Chesapeake Energy (CHKA.Q) announced first-quarter results before the market opened this morning. America's second-largest natural gas producer reported adjusted net income of $405 million or $0.59 per share, which beat estimates by $0.11 per share. This represented a 97% surge from last year's first quarter.

Chesapeake Energy's production increased by 11% to an average of 675,200 barrels of oil equivalent per day, or BOE/d. This increase in production was mainly due to a surge in natural gas liquids volumes, which were up 63% over last year's first quarter while oil volumes increased 20% and natural gas production moved up by 4%. Because of surging natural gas liquids volumes the company is now raising its full-year production guidance range from 8%-10% to 9%-12%.

Surging liquids production, along with higher realized prices, is fueling an increase in the company's operating cash flow.
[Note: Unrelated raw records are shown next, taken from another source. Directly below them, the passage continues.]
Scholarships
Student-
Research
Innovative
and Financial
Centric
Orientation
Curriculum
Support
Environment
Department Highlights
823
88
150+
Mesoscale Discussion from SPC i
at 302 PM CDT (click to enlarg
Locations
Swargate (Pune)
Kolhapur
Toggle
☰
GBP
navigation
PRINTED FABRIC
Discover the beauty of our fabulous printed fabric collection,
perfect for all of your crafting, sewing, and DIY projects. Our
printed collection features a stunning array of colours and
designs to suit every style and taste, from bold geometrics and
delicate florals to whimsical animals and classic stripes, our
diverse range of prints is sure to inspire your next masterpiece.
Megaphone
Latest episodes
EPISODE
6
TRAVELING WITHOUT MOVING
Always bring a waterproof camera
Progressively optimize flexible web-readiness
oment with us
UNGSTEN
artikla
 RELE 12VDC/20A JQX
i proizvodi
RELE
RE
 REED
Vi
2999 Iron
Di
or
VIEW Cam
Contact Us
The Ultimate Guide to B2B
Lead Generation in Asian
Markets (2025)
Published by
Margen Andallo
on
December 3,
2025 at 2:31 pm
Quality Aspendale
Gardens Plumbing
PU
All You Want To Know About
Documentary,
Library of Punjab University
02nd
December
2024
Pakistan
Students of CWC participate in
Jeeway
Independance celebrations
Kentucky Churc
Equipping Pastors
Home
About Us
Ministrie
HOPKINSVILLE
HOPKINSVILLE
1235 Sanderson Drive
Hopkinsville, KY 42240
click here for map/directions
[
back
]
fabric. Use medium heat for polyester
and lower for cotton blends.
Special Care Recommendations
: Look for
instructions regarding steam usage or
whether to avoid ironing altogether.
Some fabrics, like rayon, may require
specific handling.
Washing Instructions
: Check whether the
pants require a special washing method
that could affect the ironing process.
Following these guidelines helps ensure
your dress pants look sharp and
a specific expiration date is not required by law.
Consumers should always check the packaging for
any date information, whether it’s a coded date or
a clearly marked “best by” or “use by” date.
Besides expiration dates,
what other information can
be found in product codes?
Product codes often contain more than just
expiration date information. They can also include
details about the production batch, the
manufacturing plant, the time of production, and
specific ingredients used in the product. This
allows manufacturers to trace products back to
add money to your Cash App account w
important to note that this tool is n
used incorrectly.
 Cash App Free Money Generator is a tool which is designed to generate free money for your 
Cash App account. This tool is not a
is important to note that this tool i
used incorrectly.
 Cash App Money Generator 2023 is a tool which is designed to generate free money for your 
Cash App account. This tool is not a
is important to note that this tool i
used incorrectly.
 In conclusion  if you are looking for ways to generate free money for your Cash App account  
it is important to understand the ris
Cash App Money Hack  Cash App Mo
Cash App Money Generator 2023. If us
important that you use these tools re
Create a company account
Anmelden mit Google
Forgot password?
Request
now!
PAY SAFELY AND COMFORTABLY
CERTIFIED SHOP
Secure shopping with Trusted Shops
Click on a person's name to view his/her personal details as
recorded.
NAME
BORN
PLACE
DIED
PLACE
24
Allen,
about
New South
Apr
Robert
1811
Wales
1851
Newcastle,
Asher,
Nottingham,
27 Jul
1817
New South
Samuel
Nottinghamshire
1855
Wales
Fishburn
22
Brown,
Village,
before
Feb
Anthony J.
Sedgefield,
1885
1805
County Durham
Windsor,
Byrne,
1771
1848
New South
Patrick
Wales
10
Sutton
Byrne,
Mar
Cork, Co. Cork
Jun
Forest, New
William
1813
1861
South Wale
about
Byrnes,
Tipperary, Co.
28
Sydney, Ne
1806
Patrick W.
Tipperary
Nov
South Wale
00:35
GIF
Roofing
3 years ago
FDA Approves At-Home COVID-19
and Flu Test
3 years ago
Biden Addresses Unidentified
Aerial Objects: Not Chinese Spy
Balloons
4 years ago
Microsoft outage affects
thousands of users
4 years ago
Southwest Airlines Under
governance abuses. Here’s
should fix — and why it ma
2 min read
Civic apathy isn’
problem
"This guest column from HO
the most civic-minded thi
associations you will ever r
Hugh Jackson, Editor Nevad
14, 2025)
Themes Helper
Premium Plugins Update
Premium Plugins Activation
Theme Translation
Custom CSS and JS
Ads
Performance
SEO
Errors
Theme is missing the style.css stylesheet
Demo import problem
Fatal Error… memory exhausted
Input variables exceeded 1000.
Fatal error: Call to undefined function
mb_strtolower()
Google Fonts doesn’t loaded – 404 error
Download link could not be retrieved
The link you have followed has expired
First-quarter operating cash flow was $1.6 billion, which was 37% ahead of last year's first quarter. Chesapeake Energy now sees full-year cash flow of $5.8 billion-$6.0 billion. That's 13% higher, or $700 million, than its previous guidance.

Chesapeake Energy was able to achieve this success despite a 50% year over year drop in its capital spending plan. That capital was enough to enable the company to complete 234 total wells in the quarter, which is just 40 less than it drilled in last year's first quarter.

In a statement in the company's press release commenting on the quarter, CEO Doug Lawler called it "an important and defining quarter." He noted that the company's focus on cost drove a tangible improvement in Chesapeake Energy's growth profile. Because of that, it was able to raise its production and its cash flow guidance as its performance improvements are expected to continue throughout the year.